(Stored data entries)
■ ■ ■
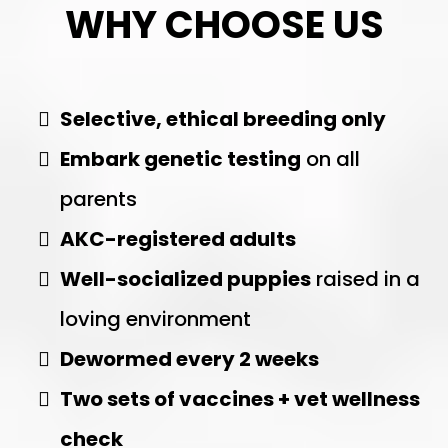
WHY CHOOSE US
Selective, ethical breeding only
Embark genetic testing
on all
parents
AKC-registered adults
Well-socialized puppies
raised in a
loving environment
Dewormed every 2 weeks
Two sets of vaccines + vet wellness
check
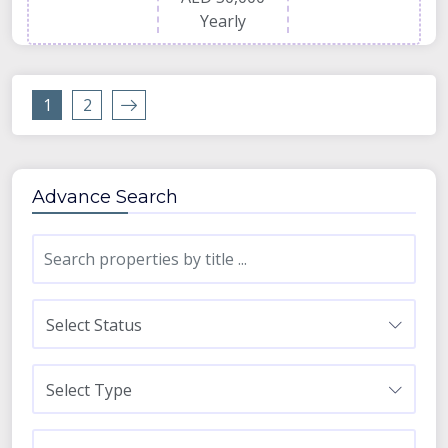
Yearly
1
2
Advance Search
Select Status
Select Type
■ ■ ■
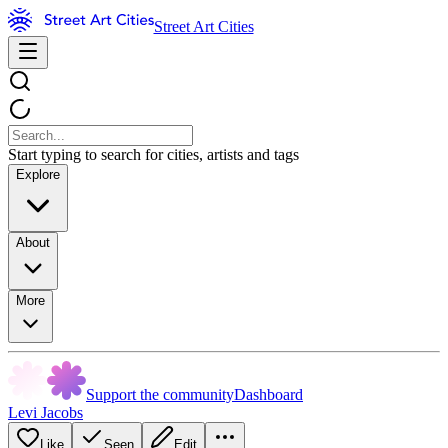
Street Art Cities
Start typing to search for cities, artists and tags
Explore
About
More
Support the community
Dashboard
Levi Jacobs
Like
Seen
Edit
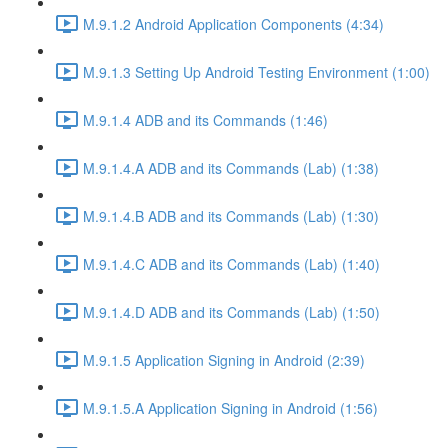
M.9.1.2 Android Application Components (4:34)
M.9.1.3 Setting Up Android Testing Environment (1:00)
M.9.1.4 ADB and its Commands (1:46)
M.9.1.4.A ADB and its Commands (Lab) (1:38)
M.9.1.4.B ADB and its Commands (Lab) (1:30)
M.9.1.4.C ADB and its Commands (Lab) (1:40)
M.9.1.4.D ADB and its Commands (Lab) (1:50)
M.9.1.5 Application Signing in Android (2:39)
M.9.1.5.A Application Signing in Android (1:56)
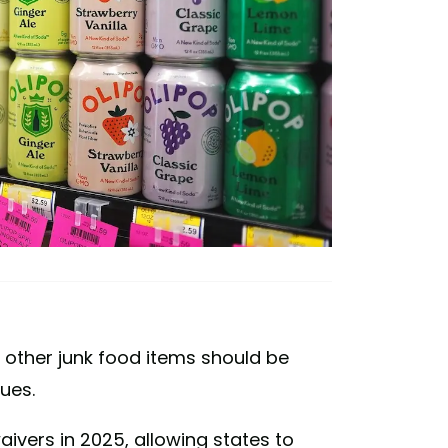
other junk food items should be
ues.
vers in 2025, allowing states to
■ ■ ■
WHAT THIS TASK INVOLVES | Your answer should be the exact lines above from the one containing "WHY CHOOSE US" through the one containing "Select Type", with both end lines kept and the pictures removed, please.

WRITTEN RESPONSE |
WHY CHOOSE US
Selective, ethical breeding only
Embark genetic testing
on all
parents
AKC-registered adults
Well-socialized puppies
raised in a
loving environment
Dewormed every 2 weeks
Two sets of vaccines + vet wellness
check
Yearly
1
2
Advance Search
Select Status
Select Type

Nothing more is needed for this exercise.